United States District Court, N.D. Indiana, Fort Wayne Division

September 30, 2014

LUIS E. CABAN, Plaintiff
v.
CAROLYN W. COLVIN, [1] COMMISSIONER OF SOCIAL SECURITY, Defendant

OPINION AND ORDER

ROBERT L. MILLER, Jr., District Judge.

Luis Caban seeks judicial review of the latest decision of the Commissioner of Social Security denying his applications for disability insurance benefits and Supplemental Security Income under the Social Security Act, 42 U.S.C. §§ 423 and 1381 et seq. The court has jurisdiction over this action pursuant to 42 U.S.C. §§ 405(g) and 1383(c)(3). For the reasons that follow, the court reverses and remands this case to the Social Security Administration for further proceedings.

The extensive procedural history in this case is well-documented, and needn't be repeated here. Mr. Caban has applied for disability insurance benefits and SSI three times: (1) on March 30, 2006 asserting disability as of October 31, 2005; (2) on December 17, 2008 asserting disability as of November 15, 2008; and (3) on July 1, 2010. All three applications were denied. When this court vacated the ALJ's November 19, 2008 decision denying Mr. Caban's original applications (A.R. 21-35) and remanded for further proceedings in July 2010, see Caban v. Astrue, Cause No. 1:09-cv-192 (J. VanBokklen) (N.D. Ind. July 29, 2010) (A.R. 698-720), the Appeals Council ordered the Administrative Law Judge to "associate all the claim files... offer [Mr. Caban] an opportunity for a hearing, take any further action needed to complete the administrative record, and issue a new decision." (A.R. 650-51). The ALJ conducted a new hearing and issued a decision on September 21, 2011 finding that Mr. Caban wasn't disabled at any time from October 31, 2005 through the date of his decision, and denied his applications for benefits.
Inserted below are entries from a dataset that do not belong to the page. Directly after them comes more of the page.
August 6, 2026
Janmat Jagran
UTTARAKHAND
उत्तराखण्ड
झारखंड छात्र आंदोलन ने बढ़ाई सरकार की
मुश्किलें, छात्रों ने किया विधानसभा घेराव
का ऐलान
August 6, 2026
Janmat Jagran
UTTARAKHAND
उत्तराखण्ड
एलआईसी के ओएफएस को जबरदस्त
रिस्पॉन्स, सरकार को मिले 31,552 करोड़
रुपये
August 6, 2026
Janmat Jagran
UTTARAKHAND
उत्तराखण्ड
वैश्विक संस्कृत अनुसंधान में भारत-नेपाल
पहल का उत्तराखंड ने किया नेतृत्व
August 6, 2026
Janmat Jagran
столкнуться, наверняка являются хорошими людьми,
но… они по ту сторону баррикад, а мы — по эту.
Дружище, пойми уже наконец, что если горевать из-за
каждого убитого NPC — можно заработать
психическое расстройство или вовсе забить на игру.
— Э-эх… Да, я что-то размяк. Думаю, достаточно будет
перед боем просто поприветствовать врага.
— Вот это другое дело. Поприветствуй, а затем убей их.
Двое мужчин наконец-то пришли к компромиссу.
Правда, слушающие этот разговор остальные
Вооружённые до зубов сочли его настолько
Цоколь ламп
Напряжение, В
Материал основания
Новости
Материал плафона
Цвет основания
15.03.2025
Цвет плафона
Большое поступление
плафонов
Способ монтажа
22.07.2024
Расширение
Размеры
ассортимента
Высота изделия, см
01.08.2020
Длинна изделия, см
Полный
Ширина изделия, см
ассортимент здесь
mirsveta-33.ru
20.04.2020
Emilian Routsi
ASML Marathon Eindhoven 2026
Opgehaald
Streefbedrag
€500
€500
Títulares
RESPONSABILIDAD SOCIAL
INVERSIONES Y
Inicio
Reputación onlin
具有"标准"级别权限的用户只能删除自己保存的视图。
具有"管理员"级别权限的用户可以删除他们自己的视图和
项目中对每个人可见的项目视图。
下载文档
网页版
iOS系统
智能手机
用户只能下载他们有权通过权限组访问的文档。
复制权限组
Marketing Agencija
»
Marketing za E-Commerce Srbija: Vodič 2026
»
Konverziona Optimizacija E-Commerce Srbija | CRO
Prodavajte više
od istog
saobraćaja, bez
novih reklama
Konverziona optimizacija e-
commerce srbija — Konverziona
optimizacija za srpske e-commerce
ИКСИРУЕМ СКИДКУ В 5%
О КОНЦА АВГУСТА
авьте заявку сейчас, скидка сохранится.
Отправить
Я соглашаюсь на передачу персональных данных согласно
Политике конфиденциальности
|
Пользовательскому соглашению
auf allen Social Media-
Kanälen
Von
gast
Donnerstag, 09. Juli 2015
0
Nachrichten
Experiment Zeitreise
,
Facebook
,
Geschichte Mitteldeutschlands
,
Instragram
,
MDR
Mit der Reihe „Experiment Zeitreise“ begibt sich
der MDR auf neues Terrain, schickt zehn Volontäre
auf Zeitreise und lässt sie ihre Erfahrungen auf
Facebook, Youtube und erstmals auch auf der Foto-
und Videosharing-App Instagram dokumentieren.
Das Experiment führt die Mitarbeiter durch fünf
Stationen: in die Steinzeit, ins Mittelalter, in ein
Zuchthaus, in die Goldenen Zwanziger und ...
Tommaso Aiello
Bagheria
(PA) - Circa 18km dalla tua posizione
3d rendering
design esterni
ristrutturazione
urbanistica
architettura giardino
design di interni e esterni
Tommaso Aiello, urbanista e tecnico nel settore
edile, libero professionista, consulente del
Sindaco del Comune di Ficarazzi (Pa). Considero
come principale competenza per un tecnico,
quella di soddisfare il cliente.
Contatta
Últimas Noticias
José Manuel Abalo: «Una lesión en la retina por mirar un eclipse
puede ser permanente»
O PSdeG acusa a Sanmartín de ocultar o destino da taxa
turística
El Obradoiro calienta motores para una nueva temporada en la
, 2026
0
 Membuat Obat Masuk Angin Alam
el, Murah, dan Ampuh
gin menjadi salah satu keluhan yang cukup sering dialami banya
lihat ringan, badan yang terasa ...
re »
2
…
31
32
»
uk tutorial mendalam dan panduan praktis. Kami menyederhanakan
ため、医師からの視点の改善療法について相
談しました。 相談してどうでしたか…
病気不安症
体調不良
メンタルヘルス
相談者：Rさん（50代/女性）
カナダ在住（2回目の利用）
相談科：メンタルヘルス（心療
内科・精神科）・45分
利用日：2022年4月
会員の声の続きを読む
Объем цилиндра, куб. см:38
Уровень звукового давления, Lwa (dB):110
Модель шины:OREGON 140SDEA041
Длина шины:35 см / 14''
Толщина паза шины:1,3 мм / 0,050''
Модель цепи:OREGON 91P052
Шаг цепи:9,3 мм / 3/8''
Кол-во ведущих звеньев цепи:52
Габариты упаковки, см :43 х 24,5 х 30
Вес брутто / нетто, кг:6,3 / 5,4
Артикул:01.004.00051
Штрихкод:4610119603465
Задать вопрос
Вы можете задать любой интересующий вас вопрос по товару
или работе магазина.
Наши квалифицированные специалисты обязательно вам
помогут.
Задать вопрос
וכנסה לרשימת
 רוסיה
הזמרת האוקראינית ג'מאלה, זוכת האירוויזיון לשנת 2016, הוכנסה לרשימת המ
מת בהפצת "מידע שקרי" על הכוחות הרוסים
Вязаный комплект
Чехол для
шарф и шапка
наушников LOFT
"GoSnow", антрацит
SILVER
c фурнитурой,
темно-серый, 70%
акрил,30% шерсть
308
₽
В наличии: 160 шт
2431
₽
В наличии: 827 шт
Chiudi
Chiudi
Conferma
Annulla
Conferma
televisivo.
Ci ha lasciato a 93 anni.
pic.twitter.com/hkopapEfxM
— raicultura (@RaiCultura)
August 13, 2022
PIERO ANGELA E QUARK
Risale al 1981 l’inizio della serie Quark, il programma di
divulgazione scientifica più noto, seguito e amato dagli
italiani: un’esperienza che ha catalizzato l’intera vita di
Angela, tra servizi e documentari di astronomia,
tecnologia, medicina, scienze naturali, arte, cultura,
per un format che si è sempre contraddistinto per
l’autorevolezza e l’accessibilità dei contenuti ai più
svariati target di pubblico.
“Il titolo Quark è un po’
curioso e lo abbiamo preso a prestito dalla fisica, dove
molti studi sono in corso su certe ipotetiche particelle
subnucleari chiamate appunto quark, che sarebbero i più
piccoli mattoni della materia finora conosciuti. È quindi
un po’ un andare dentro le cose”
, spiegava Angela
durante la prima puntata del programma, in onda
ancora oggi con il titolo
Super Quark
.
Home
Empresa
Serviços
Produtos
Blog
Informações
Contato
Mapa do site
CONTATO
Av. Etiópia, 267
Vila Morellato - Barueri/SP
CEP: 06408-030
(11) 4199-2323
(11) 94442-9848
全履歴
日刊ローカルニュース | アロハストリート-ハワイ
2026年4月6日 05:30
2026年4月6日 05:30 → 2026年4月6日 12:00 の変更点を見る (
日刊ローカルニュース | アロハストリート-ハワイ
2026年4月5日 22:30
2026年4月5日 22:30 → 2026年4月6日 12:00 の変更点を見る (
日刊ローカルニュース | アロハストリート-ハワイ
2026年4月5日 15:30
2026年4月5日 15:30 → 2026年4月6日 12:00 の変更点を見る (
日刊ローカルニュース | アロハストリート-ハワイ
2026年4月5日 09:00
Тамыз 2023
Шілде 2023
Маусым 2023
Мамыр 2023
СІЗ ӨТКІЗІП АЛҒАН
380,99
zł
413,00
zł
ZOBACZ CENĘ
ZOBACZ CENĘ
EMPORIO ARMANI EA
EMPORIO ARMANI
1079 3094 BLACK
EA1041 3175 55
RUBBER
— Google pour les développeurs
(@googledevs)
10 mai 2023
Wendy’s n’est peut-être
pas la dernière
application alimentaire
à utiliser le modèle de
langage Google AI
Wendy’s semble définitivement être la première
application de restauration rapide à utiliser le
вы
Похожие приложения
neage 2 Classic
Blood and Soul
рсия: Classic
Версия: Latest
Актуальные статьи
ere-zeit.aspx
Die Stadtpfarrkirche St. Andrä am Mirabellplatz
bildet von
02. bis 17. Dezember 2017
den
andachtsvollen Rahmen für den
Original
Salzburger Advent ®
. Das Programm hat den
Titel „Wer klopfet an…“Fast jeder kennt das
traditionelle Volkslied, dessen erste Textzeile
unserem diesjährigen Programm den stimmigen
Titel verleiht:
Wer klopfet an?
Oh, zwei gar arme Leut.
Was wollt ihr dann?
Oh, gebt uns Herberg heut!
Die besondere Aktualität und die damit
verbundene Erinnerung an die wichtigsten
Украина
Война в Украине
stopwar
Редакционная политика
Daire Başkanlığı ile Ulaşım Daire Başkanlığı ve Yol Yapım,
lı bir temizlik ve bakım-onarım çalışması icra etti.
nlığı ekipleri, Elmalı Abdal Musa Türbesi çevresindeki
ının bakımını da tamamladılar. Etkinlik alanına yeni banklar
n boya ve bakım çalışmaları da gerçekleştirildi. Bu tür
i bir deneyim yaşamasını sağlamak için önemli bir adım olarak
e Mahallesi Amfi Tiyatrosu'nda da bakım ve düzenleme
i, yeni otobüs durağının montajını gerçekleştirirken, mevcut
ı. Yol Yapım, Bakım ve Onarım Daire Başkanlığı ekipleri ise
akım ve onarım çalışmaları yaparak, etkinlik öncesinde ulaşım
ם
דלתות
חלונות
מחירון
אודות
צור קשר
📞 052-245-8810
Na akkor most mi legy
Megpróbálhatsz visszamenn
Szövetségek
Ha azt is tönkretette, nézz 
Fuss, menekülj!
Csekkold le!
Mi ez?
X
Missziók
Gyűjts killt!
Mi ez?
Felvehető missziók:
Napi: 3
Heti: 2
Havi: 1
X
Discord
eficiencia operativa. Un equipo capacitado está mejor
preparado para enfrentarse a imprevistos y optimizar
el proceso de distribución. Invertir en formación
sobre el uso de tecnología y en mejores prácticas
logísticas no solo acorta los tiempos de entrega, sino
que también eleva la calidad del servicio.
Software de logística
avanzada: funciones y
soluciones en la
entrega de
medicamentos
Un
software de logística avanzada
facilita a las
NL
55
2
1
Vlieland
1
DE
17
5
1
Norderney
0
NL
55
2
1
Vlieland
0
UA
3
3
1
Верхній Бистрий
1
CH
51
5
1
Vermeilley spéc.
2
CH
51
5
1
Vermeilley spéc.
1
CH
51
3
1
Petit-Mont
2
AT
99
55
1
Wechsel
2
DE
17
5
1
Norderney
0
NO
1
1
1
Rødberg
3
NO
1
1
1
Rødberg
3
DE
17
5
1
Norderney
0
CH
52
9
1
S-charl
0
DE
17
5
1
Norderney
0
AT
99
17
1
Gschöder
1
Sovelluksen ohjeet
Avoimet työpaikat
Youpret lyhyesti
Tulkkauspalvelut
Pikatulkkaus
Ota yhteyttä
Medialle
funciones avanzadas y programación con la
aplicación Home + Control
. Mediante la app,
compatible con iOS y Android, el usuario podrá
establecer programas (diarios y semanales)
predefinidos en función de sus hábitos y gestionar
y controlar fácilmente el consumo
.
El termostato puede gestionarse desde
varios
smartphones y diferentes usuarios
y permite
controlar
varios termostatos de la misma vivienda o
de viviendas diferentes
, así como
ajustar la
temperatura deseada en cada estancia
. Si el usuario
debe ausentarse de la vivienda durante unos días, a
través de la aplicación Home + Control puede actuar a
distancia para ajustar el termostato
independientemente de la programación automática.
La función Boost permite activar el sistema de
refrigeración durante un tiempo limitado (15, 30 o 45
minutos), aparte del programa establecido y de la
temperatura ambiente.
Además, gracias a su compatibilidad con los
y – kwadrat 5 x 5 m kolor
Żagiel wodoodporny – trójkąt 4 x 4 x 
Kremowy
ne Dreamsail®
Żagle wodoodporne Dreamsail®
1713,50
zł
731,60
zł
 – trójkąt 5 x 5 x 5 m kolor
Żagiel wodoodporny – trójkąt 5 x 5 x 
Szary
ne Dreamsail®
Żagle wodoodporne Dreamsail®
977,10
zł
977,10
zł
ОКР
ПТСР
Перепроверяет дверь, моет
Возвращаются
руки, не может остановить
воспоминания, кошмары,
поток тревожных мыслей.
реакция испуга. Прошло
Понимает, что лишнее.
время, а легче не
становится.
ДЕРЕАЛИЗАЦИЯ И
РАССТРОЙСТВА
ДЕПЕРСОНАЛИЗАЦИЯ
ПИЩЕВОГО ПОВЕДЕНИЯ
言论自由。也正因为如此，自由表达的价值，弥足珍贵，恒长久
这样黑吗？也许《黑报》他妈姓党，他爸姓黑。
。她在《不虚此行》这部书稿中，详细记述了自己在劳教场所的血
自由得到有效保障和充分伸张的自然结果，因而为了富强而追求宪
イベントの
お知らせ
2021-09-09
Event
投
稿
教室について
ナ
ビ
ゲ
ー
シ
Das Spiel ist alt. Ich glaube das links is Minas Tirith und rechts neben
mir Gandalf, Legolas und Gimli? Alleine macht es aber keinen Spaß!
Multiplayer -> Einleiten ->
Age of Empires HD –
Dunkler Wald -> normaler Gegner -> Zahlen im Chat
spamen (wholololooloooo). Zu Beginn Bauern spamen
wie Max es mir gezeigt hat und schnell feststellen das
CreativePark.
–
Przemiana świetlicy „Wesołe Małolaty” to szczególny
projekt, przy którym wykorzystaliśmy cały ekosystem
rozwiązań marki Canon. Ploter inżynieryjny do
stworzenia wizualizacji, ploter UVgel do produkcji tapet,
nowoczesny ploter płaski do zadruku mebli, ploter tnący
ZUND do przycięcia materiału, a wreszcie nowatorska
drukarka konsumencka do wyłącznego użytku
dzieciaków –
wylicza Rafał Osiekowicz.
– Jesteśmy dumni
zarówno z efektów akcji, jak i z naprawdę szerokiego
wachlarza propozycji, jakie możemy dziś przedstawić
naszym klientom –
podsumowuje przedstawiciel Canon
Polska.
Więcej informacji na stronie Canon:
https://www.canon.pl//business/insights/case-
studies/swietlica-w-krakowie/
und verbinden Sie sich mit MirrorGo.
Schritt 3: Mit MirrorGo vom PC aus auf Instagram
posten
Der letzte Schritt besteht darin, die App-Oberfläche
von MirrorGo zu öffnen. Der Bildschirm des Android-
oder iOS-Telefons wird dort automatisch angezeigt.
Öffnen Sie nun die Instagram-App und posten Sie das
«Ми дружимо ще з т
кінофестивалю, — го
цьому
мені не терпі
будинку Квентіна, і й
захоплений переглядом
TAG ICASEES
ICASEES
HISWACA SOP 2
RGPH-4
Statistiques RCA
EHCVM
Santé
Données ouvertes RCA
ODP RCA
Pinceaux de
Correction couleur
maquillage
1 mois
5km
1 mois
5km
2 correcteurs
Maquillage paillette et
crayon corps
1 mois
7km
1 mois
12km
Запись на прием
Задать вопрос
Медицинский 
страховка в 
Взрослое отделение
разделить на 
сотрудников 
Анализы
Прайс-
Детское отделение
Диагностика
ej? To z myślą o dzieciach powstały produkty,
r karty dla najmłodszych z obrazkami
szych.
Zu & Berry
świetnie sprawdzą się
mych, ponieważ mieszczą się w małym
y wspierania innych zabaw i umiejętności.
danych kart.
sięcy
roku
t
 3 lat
The ALJ found that Mr. Caban had severe physical and mental impairments, but "only his obesity, his degenerative disc disease and his affective disorder caused ongoing limitations that lasted at least 12 months, " and that his impairments alone and in combination didn't meet or equal the requirements of a listed impairment (specifically Listings 1.04 and 12.00 et seq. ), or preclude him from performing his past relevant work as a general clerk, automobile sales representative, and industrial sales representative.

When the Appeals Council denied Mr. Caban's request for review, the ALJ's decision became the final decision of the Commissioner of Social Security. Jones v. Astrue , 623 F.3d 1155, 1160 (7th Cir. 2010). Mr. Caban appealed for a second time, arguing that the ALJ's findings concerning the medical evidence and his credibility, residual capacity, and ability to perform past relevant work aren't sufficiently explained or supported by the evidence. The court agrees.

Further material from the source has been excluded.